How to set the schema for janusgraph for bulk loading using python
I’m trying to bulk load data into janusgraph 0.2 via HBase. I’m using Python’s GremlinPython library. For bulk loading, I set storage.batch-loading
to true
, now the schema must be defined for the graph.
I found documentation that sets the schema for the graph (https://docs.janusgraph.org/0.2.0/schema.html and https://docs.janusgraph.org/0.2.0/advanced-schema.html)。
It suggests some basic pattern code:
mgmt = graph.openManagement()
follow = mgmt.makeEdgeLabel('follow').multiplicity(MULTI).make()
mother = mgmt.makeEdgeLabel('mother').multiplicity(MANY2ONE).make()
mgmt.commit()
I use Python’s GremlinPython library to connect to graphics. That’s what I’m doing :
from gremlin_python import statics
from gremlin_python.structure.graph import Graph
from gremlin_python.process.graph_traversal import __
from gremlin_python.process.strategies import *
from gremlin_python.driver.driver_remote_connection import DriverRemoteConnection
from gremlin_python.process.traversal import T
from gremlin_python.process.traversal import Order
from gremlin_python.process.traversal import Cardinality
from gremlin_python.process.traversal import Column
from gremlin_python.process.traversal import Direction
from gremlin_python.process.traversal import Operator
from gremlin_python.process.traversal import P
from gremlin_python.process.traversal import Pop
from gremlin_python.process.traversal import Scope
from gremlin_python.process.traversal import Barrier
from config import graph_url, graph_name
graph = Graph()
drc = DriverRemoteConnection(graph_url, graph_name)

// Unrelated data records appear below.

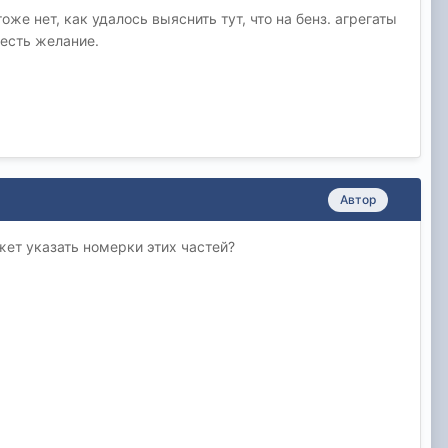
же нет, как удалось выяснить тут, что на бенз. агрегаты
 есть желание.
Автор
жет указать номерки этих частей?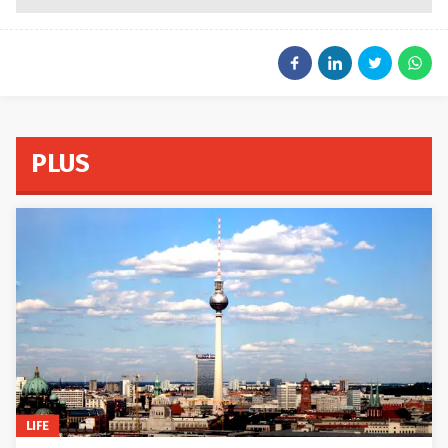
PLUS
LIFE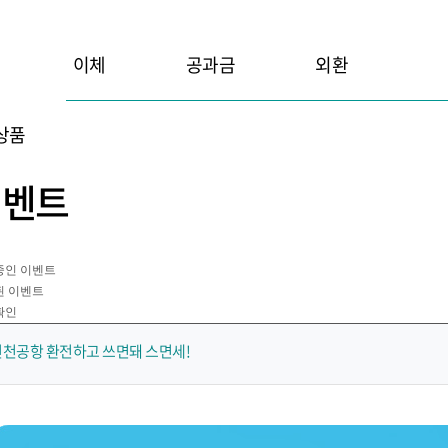
이체
공과금
외환
상품
이벤트
중인 이벤트
된 이벤트
확인
인천공항 환전하고 쓰면돼 스면세!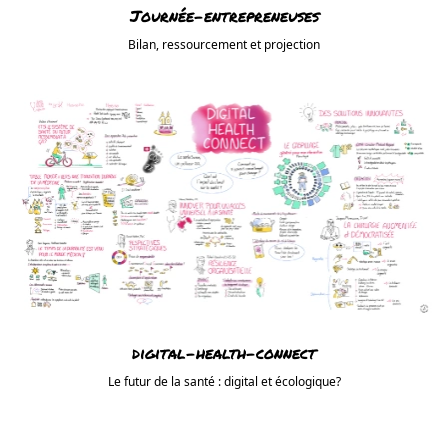
Journée-entrepreneuses
Bilan, ressourcement et projection
digital-health-connect
Le futur de la santé : digital et écologique?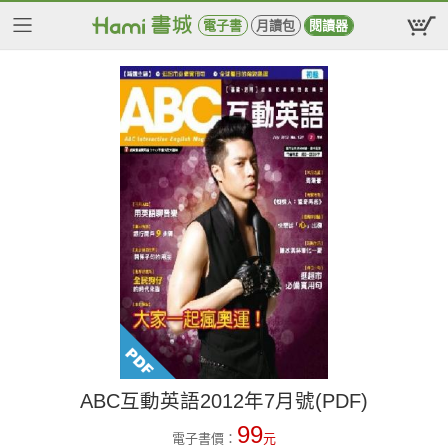
電子書
月讀包
閱讀器
ABC互動英語2012年7月號(PDF)
99
電子書價：
元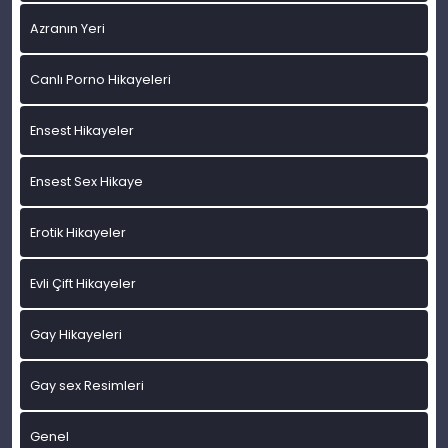
Azranın Yeri
Canlı Porno Hikayeleri
Ensest Hikayeler
Ensest Sex Hikaye
Erotik Hikayeler
Evli Çift Hikayeler
Gay Hikayeleri
Gay sex Resimleri
Genel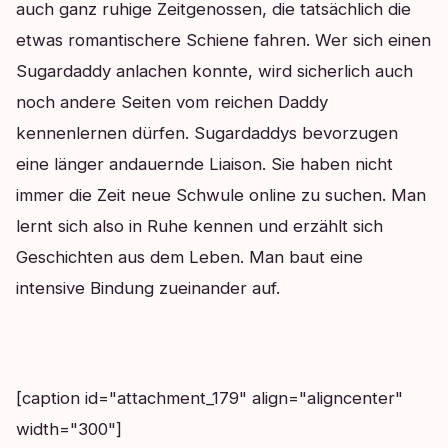
auch ganz ruhige Zeitgenossen, die tatsächlich die
etwas romantischere Schiene fahren. Wer sich einen
Sugardaddy anlachen konnte, wird sicherlich auch
noch andere Seiten vom reichen Daddy
kennenlernen dürfen. Sugardaddys bevorzugen
eine länger andauernde Liaison. Sie haben nicht
immer die Zeit neue Schwule online zu suchen. Man
lernt sich also in Ruhe kennen und erzählt sich
Geschichten aus dem Leben. Man baut eine
intensive Bindung zueinander auf.
[caption id="attachment_179" align="aligncenter"
width="300"]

g = graph.traversal().withRemote(drc)
# I successfully get g here, I check it by :
# g.V().count().next()
Now my question is, where should I set up the schema. I tried doing mgmt=graph.openManagement()
after the commented out line, but it didn’t work.
Update
It works on the gremlin console as follows:
gremlin> :remote connect tinkerpop.server conf/remote.yaml
==>Configured localhost/127.0.0.1:8182
gremlin>
gremlin> :> mgmt = graph.openManagement()
==>org.janusgraph.graphdb.database.management.ManagementSystem@625dfab4
But any further commands don’t work here :
:> follow = mgmt.makeEdgeLabel('follow').multiplicity(MULTI).make()
No such property: mgmt for class: Script10
Solution
gremlinpython driver is Gremlin Language Variant (GLV), which allows you to use Gremlin natively in the programming language Python. The JanusGraph schema definition is specific to the JanusGraph database, but gremlinpython GLV is a generic TinkerPop driver, so it has no structure for calling database-specific APIs.
As you mentioned, you can declare your schema through the Gremlin console. Another option is to use a string-based Gremlin driver, such as gremlinclient or gremlinpy and send your schema as a string query to the server.